-------- Data for this task --------

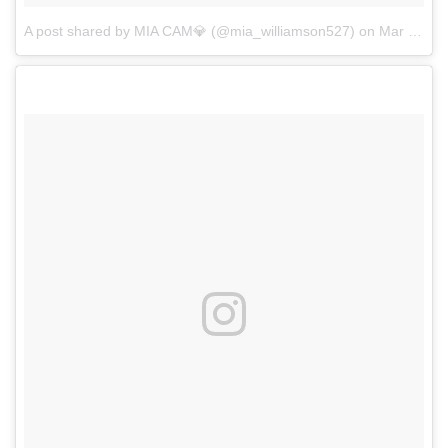
A post shared by MIA CAM💎 (@mia_williamson527)
on
Mar 17, 2018 at 7:00pm PDT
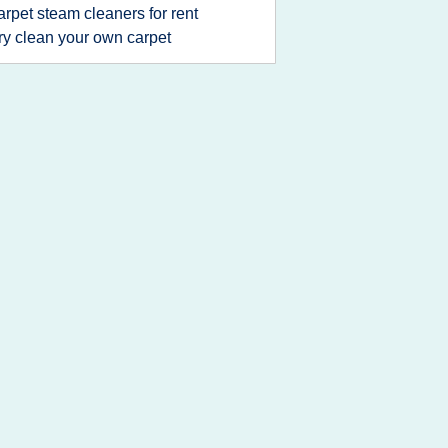
arpet steam cleaners for rent
ry clean your own carpet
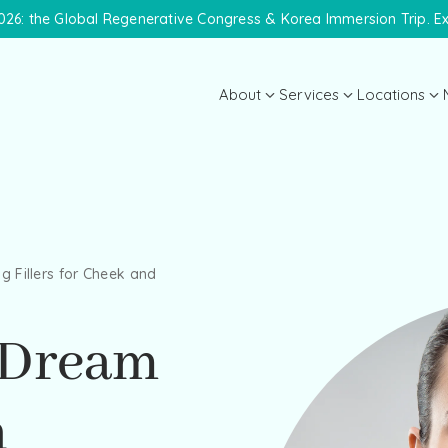
26: the Global Regenerative Congress & Korea Immersion Trip. E
About
Services
Locations
About the Practice
Midtown 
Meet Dr. Lanna
Meet the Team
g Fillers for Cheek and
Payment Plans
Specials
 Dream
h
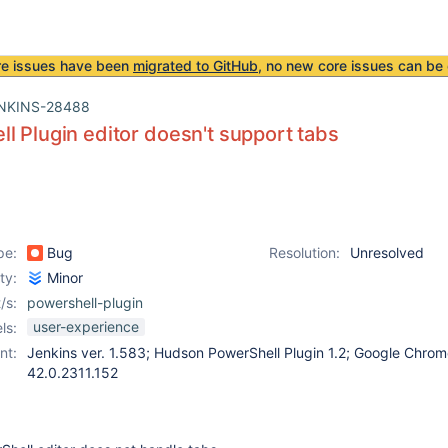
re issues have been
migrated to GitHub
, no new core issues can be 
NKINS-28488
l Plugin editor doesn't support tabs
pe:
Bug
Resolution:
Unresolved
ity:
Minor
/s:
powershell-plugin
user-experience
ls:
nt:
Jenkins ver. 1.583; Hudson PowerShell Plugin 1.2; Google Chrom
42.0.2311.152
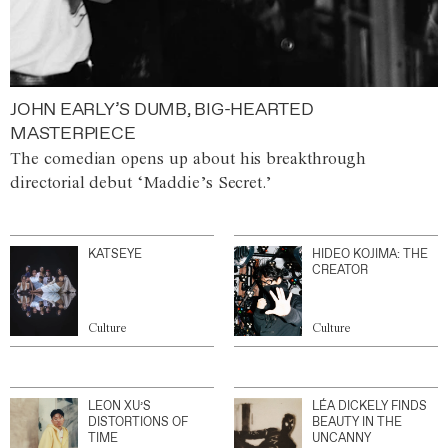
JOHN EARLY’S DUMB, BIG-HEARTED
MASTERPIECE
The comedian opens up about his breakthrough
directorial debut ‘Maddie’s Secret.’
KATSEYE
HIDEO KOJIMA: THE
CREATOR
Culture
Culture
LEON XU’S
LÉA DICKELY FINDS
DISTORTIONS OF
BEAUTY IN THE
TIME
UNCANNY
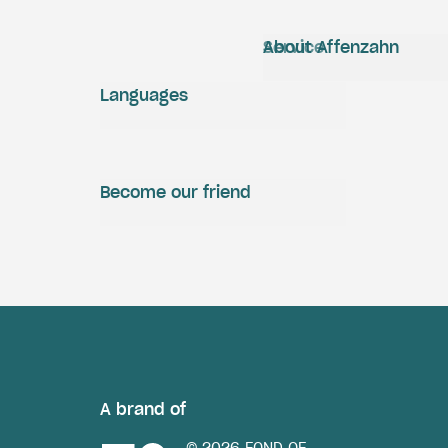
Service
About Affenzahn
Languages
Become our friend
A brand of
© 2026 FOND OF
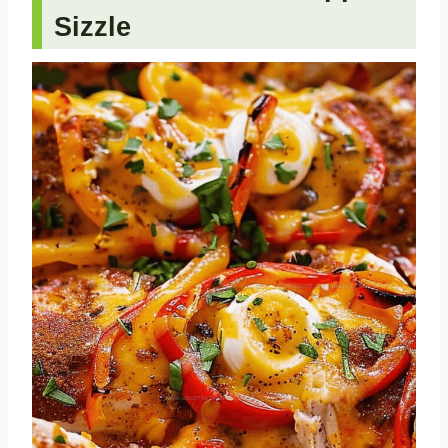
Sizzle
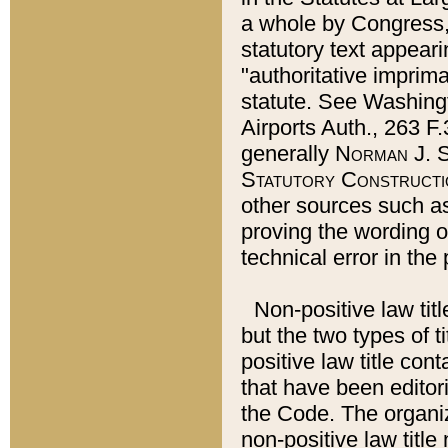
a whole by Congress,
statutory text appeari
"authoritative imprima
statute. See Washingt
Airports Auth., 263 F.
generally
Norman J. S
Statutory Constructi
other sources such a
proving the wording o
technical error in the
Non-positive law titl
but the two types of t
positive law title co
that have been editoria
the Code. The organiz
non-positive law title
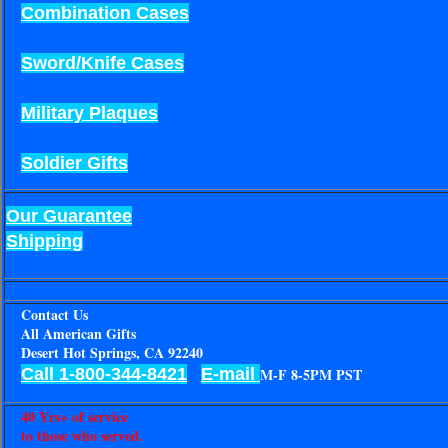
Combination Cases
Sword/Knife Cases
Military Plaques
Soldier Gifts
Our Guarantee
Shipping
Contact Us
All American Gifts
Desert Hot Springs, CA 92240
Call 1-800-344-8421
E-mail
M-F 8-5PM PST
40 Yrs+ of service
to those who served.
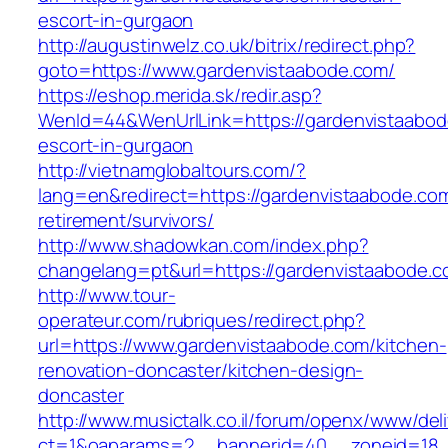
escort-in-gurgaon
http://augustinwelz.co.uk/bitrix/redirect.php?
goto=https://www.gardenvistaabode.com/
https://eshop.merida.sk/redir.asp?
WenId=44&WenUrlLink=https://gardenvistaabod
escort-in-gurgaon
http://vietnamglobaltours.com/?
lang=en&redirect=https://gardenvistaabode.com
retirement/survivors/
http://www.shadowkan.com/index.php?
changelang=pt&url=https://gardenvistaabode.c
http://www.tour-
operateur.com/rubriques/redirect.php?
url=https://www.gardenvistaabode.com/kitchen-
renovation-doncaster/kitchen-design-
doncaster
http://www.musictalk.co.il/forum/openx/www/del
ct=1&oaparams=2__bannerid=40__zoneid=18_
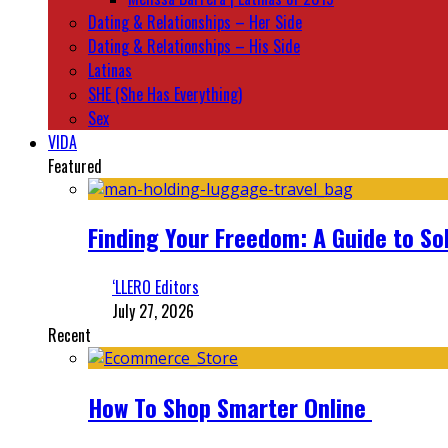
Dating & Relationships – Her Side
Dating & Relationships – His Side
Latinas
SHE (She Has Everything)
Sex
VIDA
Featured
Finding Your Freedom: A Guide to So
‘LLERO Editors
July 27, 2026
Recent
How To Shop Smarter Online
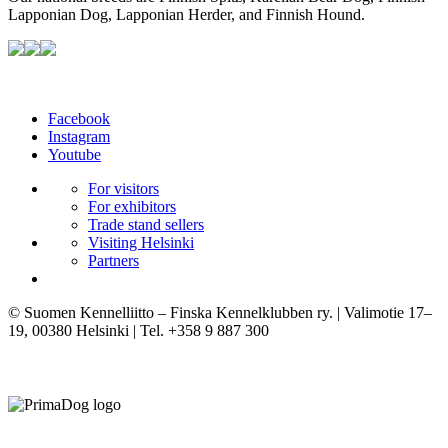
Lapponian Dog, Lapponian Herder, and Finnish Hound.
Facebook
Instagram
Youtube
For visitors
For exhibitors
Trade stand sellers
Visiting Helsinki
Partners
© Suomen Kennelliitto – Finska Kennelklubben ry. | Valimotie 17–
19, 00380 Helsinki | Tel. +358 9 887 300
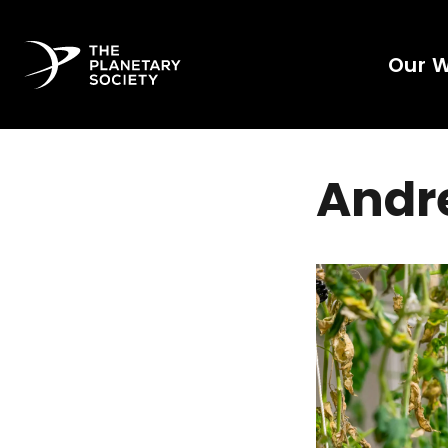
Our 
Andre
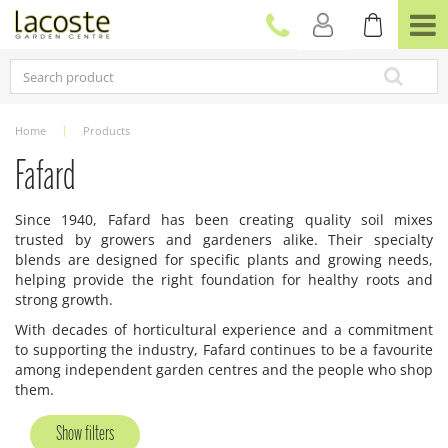
J
u
m
p
t
o
c
Home
Products
o
n
Fafard
t
e
Since 1940, Fafard has been creating quality soil mixes
n
trusted by growers and gardeners alike. Their specialty
t
blends are designed for specific plants and growing needs,
helping provide the right foundation for healthy roots and
strong growth.
With decades of horticultural experience and a commitment
to supporting the industry, Fafard continues to be a favourite
among independent garden centres and the people who shop
them.
Show filters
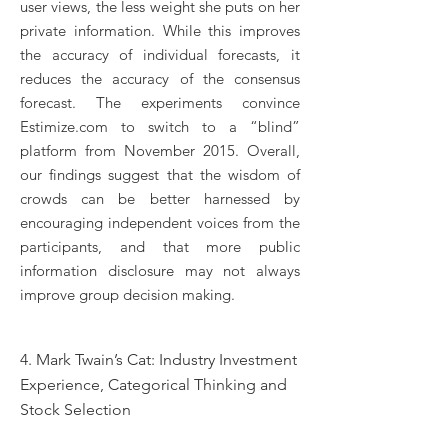
user views, the less weight she puts on her
private information. While this improves
the accuracy of individual forecasts, it
reduces the accuracy of the consensus
forecast. The experiments convince
Estimize.com to switch to a “blind”
platform from November 2015. Overall,
our findings suggest that the wisdom of
crowds can be better harnessed by
encouraging independent voices from the
participants, and that more public
information disclosure may not always
improve group decision making.
4. Mark Twain’s Cat: Industry Investment
Experience, Categorical Thinking and
Stock Selection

--------

Return all the records above exactly, pictures omitted.

A post shared by MIA CAM💎 (@mia_williamson527)
on
Mar 17, 2018 at 7:00pm PDT
arpet steam cleaners for rent
ry clean your own carpet
26: the Global Regenerative Congress & Korea Immersion Trip. E
About
Services
Locations
About the Practice
Midtown 
Meet Dr. Lanna
Meet the Team
g Fillers for Cheek and
Payment Plans
Specials
 Dream
h
re issues have been
migrated to GitHub
, no new core issues can be 
NKINS-28488
l Plugin editor doesn't support tabs
pe:
Bug
Resolution:
Unresolved
ity:
Minor
/s:
powershell-plugin
user-experience
ls:
nt:
Jenkins ver. 1.583; Hudson PowerShell Plugin 1.2; Google Chrom
42.0.2311.152
JOHN EARLY’S DUMB, BIG-HEARTED
MASTERPIECE
The comedian opens up about his breakthrough
directorial debut ‘Maddie’s Secret.’
KATSEYE
HIDEO KOJIMA: THE
CREATOR
Culture
Culture
LEON XU’S
LÉA DICKELY FINDS
DISTORTIONS OF
BEAUTY IN THE
TIME
UNCANNY
Service
About Affenzahn
Languages
Become our friend
A brand of
© 2026 FOND OF
Sizzle
a whole by Congress,
statutory text appeari
"authoritative imprima
statute. See Washingt
Airports Auth., 263 F.
generally
Norman J. S
Statutory Constructi
other sources such a
proving the wording o
technical error in the
Non-positive law titl
but the two types of t
positive law title co
that have been editoria
the Code. The organiz
non-positive law title
Combination Cases
Sword/Knife Cases
Military Plaques
Soldier Gifts
Our Guarantee
Shipping
Contact Us
All American Gifts
Desert Hot Springs, CA 92240
Call 1-800-344-8421
E-mail
M-F 8-5PM PST
40 Yrs+ of service
to those who served.
escort-in-gurgaon
http://augustinwelz.co.uk/bitrix/redirect.php?
goto=https://www.gardenvistaabode.com/
https://eshop.merida.sk/redir.asp?
WenId=44&WenUrlLink=https://gardenvistaabod
escort-in-gurgaon
http://vietnamglobaltours.com/?
lang=en&redirect=https://gardenvistaabode.com
retirement/survivors/
http://www.shadowkan.com/index.php?
changelang=pt&url=https://gardenvistaabode.c
http://www.tour-
operateur.com/rubriques/redirect.php?
url=https://www.gardenvistaabode.com/kitchen-
renovation-doncaster/kitchen-design-
doncaster
http://www.musictalk.co.il/forum/openx/www/del
ct=1&oaparams=2__bannerid=40__zoneid=18_
Dating & Relationships – Her Side
Dating & Relationships – His Side
Latinas
SHE (She Has Everything)
Sex
VIDA
Featured
Finding Your Freedom: A Guide to So
‘LLERO Editors
July 27, 2026
Recent
How To Shop Smarter Online
Lapponian Dog, Lapponian Herder, and Finnish Hound.
Facebook
Instagram
Youtube
For visitors
For exhibitors
Trade stand sellers
Visiting Helsinki
Partners
© Suomen Kennelliitto – Finska Kennelklubben ry. | Valimotie 17–
19, 00380 Helsinki | Tel. +358 9 887 300
Our 
Andre
J
u
m
p
t
o
c
Home
Products
o
n
Fafard
t
e
Since 1940, Fafard has been creating quality soil mixes
n
trusted by growers and gardeners alike. Their specialty
t
blends are designed for specific plants and growing needs,
helping provide the right foundation for healthy roots and
strong growth.
With decades of horticultural experience and a commitment
to supporting the industry, Fafard continues to be a favourite
among independent garden centres and the people who shop
them.
Show filters
user views, the less weight she puts on her
private information. While this improves
the accuracy of individual forecasts, it
reduces the accuracy of the consensus
forecast. The experiments convince
Estimize.com to switch to a “blind”
platform from November 2015. Overall,
our findings suggest that the wisdom of
crowds can be better harnessed by
encouraging independent voices from the
participants, and that more public
information disclosure may not always
improve group decision making.
4. Mark Twain’s Cat: Industry Investment
Experience, Categorical Thinking and
Stock Selection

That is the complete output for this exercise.